- What you have to do: Among the entries below, only the lines from the one with "RECENT POSTS" through the one with "OCEANIA CLIMBER TO" are wanted, reproduced exactly. Pictures are not wanted.

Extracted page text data
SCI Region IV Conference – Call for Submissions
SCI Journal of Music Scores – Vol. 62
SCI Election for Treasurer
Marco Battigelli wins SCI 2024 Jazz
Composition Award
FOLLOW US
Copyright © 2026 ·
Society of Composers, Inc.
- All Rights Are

...

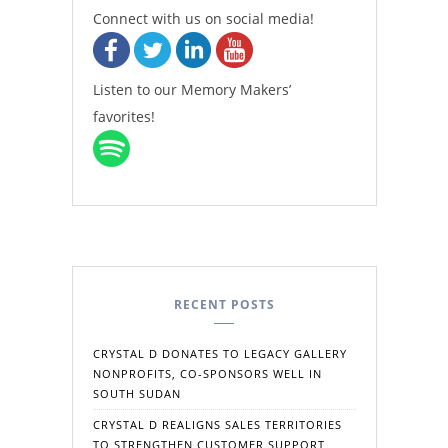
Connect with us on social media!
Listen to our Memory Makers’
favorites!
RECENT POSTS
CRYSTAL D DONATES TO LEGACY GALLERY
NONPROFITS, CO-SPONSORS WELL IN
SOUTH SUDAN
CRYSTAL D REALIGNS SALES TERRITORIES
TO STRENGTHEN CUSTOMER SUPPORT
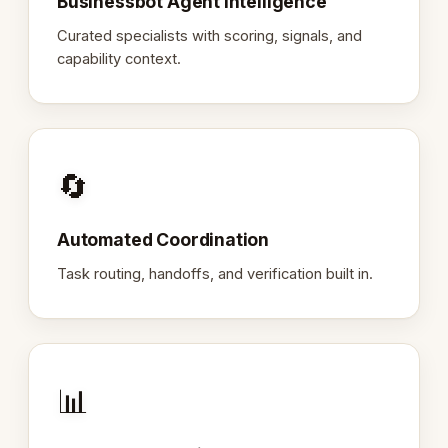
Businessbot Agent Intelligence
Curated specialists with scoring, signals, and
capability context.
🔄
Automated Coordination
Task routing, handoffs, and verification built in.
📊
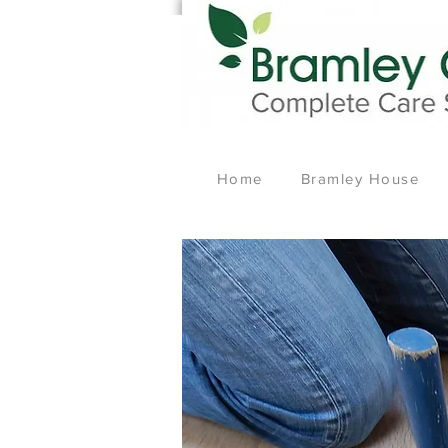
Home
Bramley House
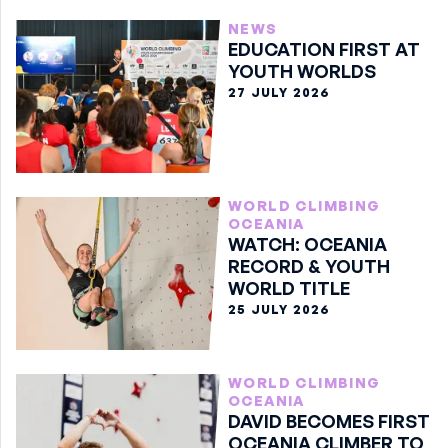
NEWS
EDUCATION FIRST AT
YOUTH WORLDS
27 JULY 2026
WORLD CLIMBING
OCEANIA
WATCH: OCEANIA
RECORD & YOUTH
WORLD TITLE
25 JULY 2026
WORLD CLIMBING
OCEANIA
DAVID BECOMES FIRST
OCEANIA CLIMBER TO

- Output for this task:
RECENT POSTS
CRYSTAL D DONATES TO LEGACY GALLERY
NONPROFITS, CO-SPONSORS WELL IN
SOUTH SUDAN
CRYSTAL D REALIGNS SALES TERRITORIES
TO STRENGTHEN CUSTOMER SUPPORT
Businessbot Agent Intelligence
Curated specialists with scoring, signals, and
capability context.
🔄
Automated Coordination
Task routing, handoffs, and verification built in.
📊
Home
Bramley House
NEWS
EDUCATION FIRST AT
YOUTH WORLDS
27 JULY 2026
WORLD CLIMBING
OCEANIA
WATCH: OCEANIA
RECORD & YOUTH
WORLD TITLE
25 JULY 2026
WORLD CLIMBING
OCEANIA
DAVID BECOMES FIRST
OCEANIA CLIMBER TO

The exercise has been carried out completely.